É importante, também, destacar que momentos essenciais da recordação se acham habilmente ficcionalizados em Saudades Mortas (2002), que traz ao plano representacional um conjunto de transfigurações imponderáveis da energia pretérita, por meio de visões encantadoras, inesquecíveis e cosmogônicas, como neste caso, em que 

Os anos se escondem nas saudades
que desaparecem
deixando apenas encardidos anos.
Onde estão? Esmagados no silêncio.
Só tu, alma minha, tens a ressurreição
Que surge sem sol

                          (SARNEY, 2002, p. 13). 

Aqui, o pensamento do sujeito enunciador vaga, em horas de êxtase, pelas sendas do imaginário, fruindo a dádiva daquela hora que alcança a plenitude da consciência que, entregue à solidão, cria momentos de particular beleza, capazes de acalentar os nossos mais caros devaneios, expressivos do dinamismo real da vida, e que estão ligados à energia condutora da experiência anímica, o que constitui uma aventura que concorre para prestigiar a força vivificante da sensibilidade humana.   

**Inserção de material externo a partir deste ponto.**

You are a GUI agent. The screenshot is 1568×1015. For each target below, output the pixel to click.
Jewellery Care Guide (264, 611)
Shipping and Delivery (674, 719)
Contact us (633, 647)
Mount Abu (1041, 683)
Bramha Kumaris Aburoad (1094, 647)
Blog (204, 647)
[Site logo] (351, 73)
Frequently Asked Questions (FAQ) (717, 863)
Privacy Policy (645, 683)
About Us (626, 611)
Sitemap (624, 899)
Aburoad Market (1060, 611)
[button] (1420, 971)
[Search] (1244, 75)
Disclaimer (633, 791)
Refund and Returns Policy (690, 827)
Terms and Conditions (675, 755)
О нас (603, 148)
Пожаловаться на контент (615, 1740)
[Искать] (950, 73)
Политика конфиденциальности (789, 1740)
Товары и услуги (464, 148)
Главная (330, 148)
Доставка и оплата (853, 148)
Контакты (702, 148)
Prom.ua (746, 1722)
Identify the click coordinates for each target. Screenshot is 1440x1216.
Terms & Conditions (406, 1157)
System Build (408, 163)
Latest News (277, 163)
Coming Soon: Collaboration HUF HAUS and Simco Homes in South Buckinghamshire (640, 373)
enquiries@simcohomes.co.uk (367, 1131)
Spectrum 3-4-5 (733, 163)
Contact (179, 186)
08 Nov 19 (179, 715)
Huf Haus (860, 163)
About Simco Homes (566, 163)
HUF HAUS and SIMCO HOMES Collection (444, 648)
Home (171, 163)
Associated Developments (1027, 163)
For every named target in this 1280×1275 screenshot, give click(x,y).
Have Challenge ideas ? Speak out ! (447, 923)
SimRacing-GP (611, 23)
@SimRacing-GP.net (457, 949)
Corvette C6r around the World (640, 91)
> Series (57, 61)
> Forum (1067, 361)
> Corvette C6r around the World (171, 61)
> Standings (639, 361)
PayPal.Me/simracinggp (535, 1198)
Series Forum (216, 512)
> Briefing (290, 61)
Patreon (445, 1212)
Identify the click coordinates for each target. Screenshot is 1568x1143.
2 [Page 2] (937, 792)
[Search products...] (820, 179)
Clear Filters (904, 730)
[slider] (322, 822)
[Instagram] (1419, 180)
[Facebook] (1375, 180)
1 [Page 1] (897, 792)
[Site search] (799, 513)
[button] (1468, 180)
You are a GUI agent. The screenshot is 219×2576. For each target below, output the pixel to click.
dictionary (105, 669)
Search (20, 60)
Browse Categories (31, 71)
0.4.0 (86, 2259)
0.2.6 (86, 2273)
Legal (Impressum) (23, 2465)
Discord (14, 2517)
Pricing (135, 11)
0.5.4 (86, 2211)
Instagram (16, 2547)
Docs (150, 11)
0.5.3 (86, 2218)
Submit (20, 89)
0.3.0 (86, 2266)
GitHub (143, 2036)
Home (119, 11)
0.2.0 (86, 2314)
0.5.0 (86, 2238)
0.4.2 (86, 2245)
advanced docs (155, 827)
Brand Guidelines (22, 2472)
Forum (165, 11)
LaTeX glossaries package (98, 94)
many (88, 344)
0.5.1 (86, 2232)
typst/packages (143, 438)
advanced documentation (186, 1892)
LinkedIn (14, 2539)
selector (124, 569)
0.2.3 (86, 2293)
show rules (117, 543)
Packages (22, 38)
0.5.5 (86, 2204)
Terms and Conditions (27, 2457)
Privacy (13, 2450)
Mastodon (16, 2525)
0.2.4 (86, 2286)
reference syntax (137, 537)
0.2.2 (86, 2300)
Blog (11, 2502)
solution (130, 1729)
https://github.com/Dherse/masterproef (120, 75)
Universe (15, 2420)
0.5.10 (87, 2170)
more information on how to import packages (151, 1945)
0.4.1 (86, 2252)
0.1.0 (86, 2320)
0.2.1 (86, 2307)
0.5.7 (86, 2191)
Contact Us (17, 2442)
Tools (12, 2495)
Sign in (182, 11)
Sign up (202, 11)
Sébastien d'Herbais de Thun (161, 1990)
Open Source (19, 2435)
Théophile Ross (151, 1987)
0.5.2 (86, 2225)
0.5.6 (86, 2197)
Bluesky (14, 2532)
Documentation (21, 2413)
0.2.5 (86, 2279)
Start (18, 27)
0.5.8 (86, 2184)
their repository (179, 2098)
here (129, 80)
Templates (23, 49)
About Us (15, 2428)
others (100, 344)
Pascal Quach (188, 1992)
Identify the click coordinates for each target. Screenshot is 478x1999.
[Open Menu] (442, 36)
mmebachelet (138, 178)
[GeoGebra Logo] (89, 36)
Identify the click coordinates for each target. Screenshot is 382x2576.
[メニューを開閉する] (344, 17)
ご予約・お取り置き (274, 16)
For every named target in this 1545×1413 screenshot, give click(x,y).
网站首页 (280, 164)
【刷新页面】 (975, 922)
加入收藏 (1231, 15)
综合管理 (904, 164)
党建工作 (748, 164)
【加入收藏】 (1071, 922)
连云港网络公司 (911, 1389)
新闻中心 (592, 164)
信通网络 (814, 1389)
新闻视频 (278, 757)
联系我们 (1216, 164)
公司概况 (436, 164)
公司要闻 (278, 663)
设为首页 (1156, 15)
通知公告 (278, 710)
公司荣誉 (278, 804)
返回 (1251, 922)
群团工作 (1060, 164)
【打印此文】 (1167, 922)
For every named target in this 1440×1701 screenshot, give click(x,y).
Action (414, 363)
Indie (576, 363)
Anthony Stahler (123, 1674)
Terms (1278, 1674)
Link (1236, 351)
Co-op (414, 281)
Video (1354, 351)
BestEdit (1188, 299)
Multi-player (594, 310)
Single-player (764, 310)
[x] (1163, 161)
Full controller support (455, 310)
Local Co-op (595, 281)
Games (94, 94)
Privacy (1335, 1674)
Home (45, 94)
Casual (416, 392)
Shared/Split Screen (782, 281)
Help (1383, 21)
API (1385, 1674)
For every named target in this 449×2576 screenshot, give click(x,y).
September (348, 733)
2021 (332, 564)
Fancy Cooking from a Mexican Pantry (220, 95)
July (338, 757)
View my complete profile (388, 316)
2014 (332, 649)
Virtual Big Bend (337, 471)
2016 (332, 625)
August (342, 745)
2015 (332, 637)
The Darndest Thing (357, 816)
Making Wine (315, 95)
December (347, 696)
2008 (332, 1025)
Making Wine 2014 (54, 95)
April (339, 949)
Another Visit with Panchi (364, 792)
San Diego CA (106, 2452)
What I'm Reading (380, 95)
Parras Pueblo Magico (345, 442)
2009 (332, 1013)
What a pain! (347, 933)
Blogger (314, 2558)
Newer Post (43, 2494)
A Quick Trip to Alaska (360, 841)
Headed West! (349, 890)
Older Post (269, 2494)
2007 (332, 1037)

Perfazendo uma insólita trajetória entre o real e o ideal, o sujeito lírico acessa momentos inteiramente mágicos, que se instauram entre a vivência e a recordação, reveladores dos segredos de seu íntimo ser, e esses momentos induzem o leitor a vislumbrar que para além de sua história estende-se a sua persistente memória. Aqui, o leitor, especialmente aquele que aprecia Shakespeare, deixa sua percepção adentrar suavemente o castelo de Elsinor, seguindo as pegadas do irresoluto Hamlet, condição que o leva a experimentar expressivas imagens, como as desta canção:

Canto uma canção de amor
eterno sol.
O teu mistério,
a flor, a luz, a cor, as árvores, a vida.
O que me vejo e a ti me vejo,
entre tranças e desejos.

todas as cores da luz
que não se limitam às coisas,
mas constrói de luz e cinza
nossas almas (SARNEY, 2002, p. 95).

 Vê-se que a memória usada criativamente insere-nos no reino dos valores, ao colocar-nos em contato com um passado reconstruído e sublime, que permanece em nós, reavivando nossa experiência íntima, ou como postula Bachelard: “Ao lado do passado espesso de minha existência verdadeira, sujeito às fatalidades da matéria, com um sopro eu fizera desabrochar um passado em harmonia com meus destinos interiores” (1996, p. 97). Nesse domínio, o sujeito infunde em sua lembrança uma deleitável e sedutora melancolia que lhe põe imediatamente em contato com os privilégios da imaginação.

Em Saudades Mortas a leitura cria uma percepção dinâmica e múltipla, que nos remete a um alhures, que se afigura como um lugar insondável da produção de sentidos, em que o ideal transita para o imaginário e para o simbólico, tornando a experiência de ler um momento especialmente rico e belo, e a beleza, já dizia Plazaola (1973,  p. 342), “faz aflorar o esplendor da forma”, ou seja, ela é reveladora dos íntimos mistérios do ser, de onde emanam sugestivas e imprevisíveis significações, próprias das obras bem realizadas.

Vê-se que a cor e os elementos a ela correlatos, como: eterno sol. / a flor, a luz, a cor, as árvores, a vida, testemunham a fusão do sujeito enunciador com o mundo enunciado, ou seja, a consciência imaginante mantém a feição completa de seu objeto, numa imediaticidade absoluta, fazendo com que uma espécie de pensamento integral se renove nas imagens criativas do poema, e que o olhar dirigido à face encantadora do mundo adquira uma doçura própria, que se torna o signo de um céu ensolarado que ao incidir-se, nas flores e nas árvores, forma cores sugestivas de fascinantes recordações, aludindo, metaforicamente, ao ser humano solitário, mas sonhador, que constitui o centro propulsor do texto.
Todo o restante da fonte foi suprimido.